On May 18, I posted the abstract of a very interesting paper by Victoria Nourse & Gregory Shaffer, Varieties of New Legal Realism: Can a New World Order Prompt a New Legal Theory?.
I recently received some comments on the paper from Elizabeth Mertz (whose work I have long admired). Here are her comments:
I was pleased to see your post on Victoria and Greg's paper, which I also admire. And thanks to Greg for posting a correction regarding the positions Stewart Macaulay and I have taken on some of the issues they discuss. In particular, we would not define new legal realism around a requirement that law professors perform their own
fieldwork or empirical research (as opposed to becoming expert translators). We also would not denigrate largescale quantitative research as in and of itself unworthy of being included in a new legal realist project. (To the contrary - I myself have consistently included quantitative research in my project designs, for example). It's more that we advocate consulting results from studies using multiple methodologies -- including qualitative research as a very important source of empirical information (see our website, newlegalrealism.org, or the guest blog symposium we did on the els blog a few years back -- http://www.elsblog.org/the_empirical_legal_studi/blog_forum/page/4/).

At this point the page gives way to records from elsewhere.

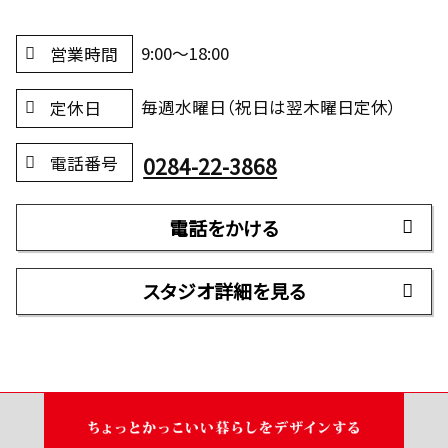
9:00～18:00
営業時間
毎週水曜日（祝日は翌木曜日定休）
定休日
0284-22-3868
電話番号
電話をかける
スタジオ詳細を見る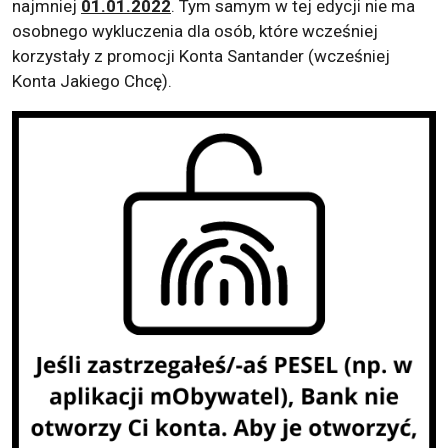
najmniej
01.01.2022
. Tym samym w tej edycji nie ma
osobnego wykluczenia dla osób, które wcześniej
korzystały z promocji Konta Santander (wcześniej
Konta Jakiego Chcę).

But I do really appreciate the exciting synthesis Greg and Victoria have put together, challenging all of us working in the area to think about our relationships with one another and with other strands of legal thought. Stewart and I are both great admirers of Victoria and Greg's work.
Beth Mertz
Greg Shaffer has also provided some comments on the post, which I will repeat here:
This is a working draft and Victoria and I welcome comments on it. We are circulating the paper now. Beth Mertz, for example, just clarified to us that, in terms of her perspective on new legal realism, she does not require people to do empirical work (as per the excerpt from our draft in the blog, so we need to rephrase this). Rather she emphasizes the need for those in legal academia to be able to engage critically with empirical work, a point with which I agree. We are presenting the ideas in this paper at the annual Law and Society Association meeting in Denver on Friday, May 29 (12.30) and we will revise and post a new version of it after the meeting.